Read the material below. Count the lines containing "cookie" and give that count alone.

════════════════════

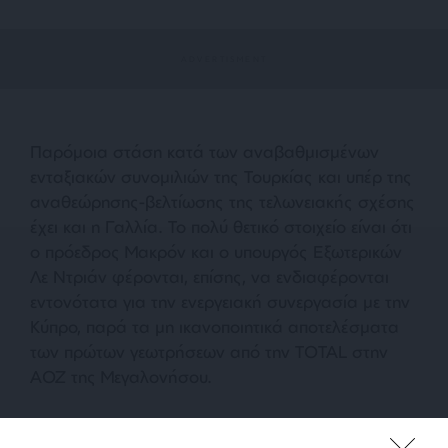
Παρόμοια στάση κατά των αναβαθμισμένων
ενταξιακών συνομιλιών της Τουρκίας και υπέρ της
αναθεώρησης-βελτίωσης της τελωνειακής σχέσης
έχει και η Γαλλία. Το πολύ θετικό στοιχείο είναι ότι
ο πρόεδρος Μακρόν και ο υπουργός Εξωτερικών
Λε Ντριάν φέρονται, επίσης, να ενδιαφέρονται
εντονότατα για την ενεργειακή συνεργασία με την
Κύπρο, παρά τα μη ικανοποιητικά αποτελέσματα
των πρώτων γεωτρήσεων από την TOTAL στην
ΑΟΖ της Μεγαλονήσου.
TAGS:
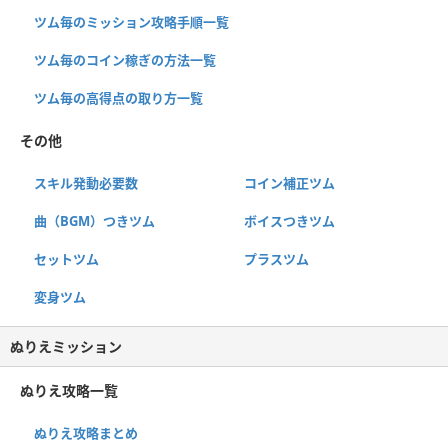
ツム毎のミッション攻略手順一覧
ツム毎のコイン稼ぎの方法一覧
ツム毎の高得点の取り方一覧
その他
スキル発動必要数
コイン補正ツム
曲（BGM）つきツム
ボイスつきツム
セットツム
プラスツム
変身ツム
ぬりえミッション
ぬりえ攻略一覧
ぬりえ攻略まとめ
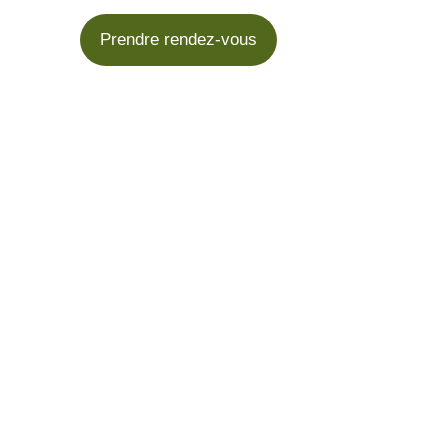
Prendre rendez-vous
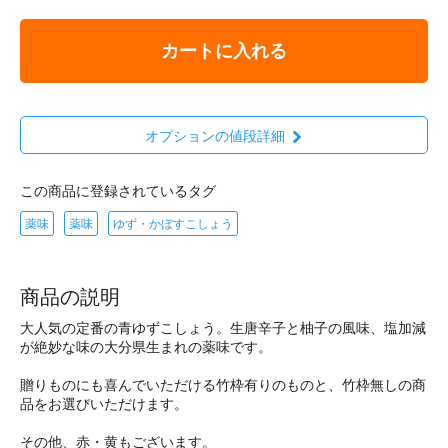
カートに入れる
オプションの値段詳細
この商品に登録されているタグ
薬味
薬味
ゆず・かぼすこしょう
商品の説明
大人気の定番の青ゆずこしょう。生唐辛子と柚子の風味、塩加減
が絶妙な味の大分県生まれの薬味です。
贈りものにも喜んでいただける竹枠有りのものと、竹枠無しの商
品をお選びいただけます。
その他、赤・黄もございます。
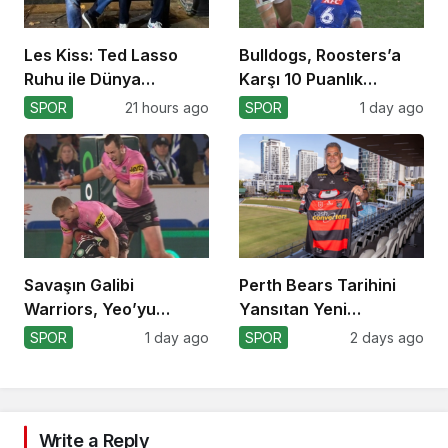
Les Kiss: Ted Lasso
Bulldogs, Roosters’a
Ruhu ile Dünya
Karşı 10 Puanlık
Kupası’na
Avantajı Yitirdi
SPOR
21 hours ago
SPOR
1 day ago
Savaşın Galibi
Perth Bears Tarihini
Warriors, Yeo’yu
Yansıtan Yeni
Kaybetti!
Formasını Tanıttı
SPOR
1 day ago
SPOR
2 days ago
Write a Reply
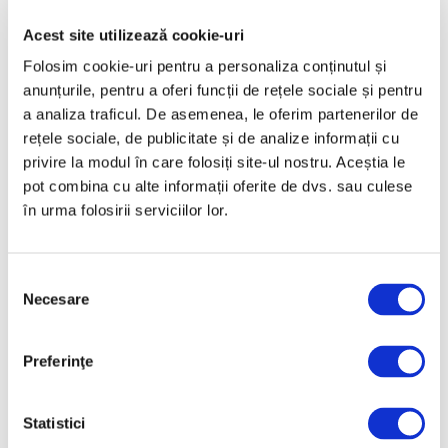
Aprilie 2025
Acest site utilizează cookie-uri
Martie 2025
Folosim cookie-uri pentru a personaliza conținutul și
Februarie 2025
anunțurile, pentru a oferi funcții de rețele sociale și pentru
a analiza traficul. De asemenea, le oferim partenerilor de
Ianuarie 2025
rețele sociale, de publicitate și de analize informații cu
Decembrie 2024
privire la modul în care folosiți site-ul nostru. Aceștia le
Noiembrie 2024
pot combina cu alte informații oferite de dvs. sau culese
în urma folosirii serviciilor lor.
Octombrie 2024
Septembrie 2024
August 2024
Selecția
Necesare
consimțământului
Iulie 2024
Iunie 2024
Preferinţe
Mai 2024
Aprilie 2024
Statistici
Martie 2024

════════════════════

EXERCISE SOLUTION: 2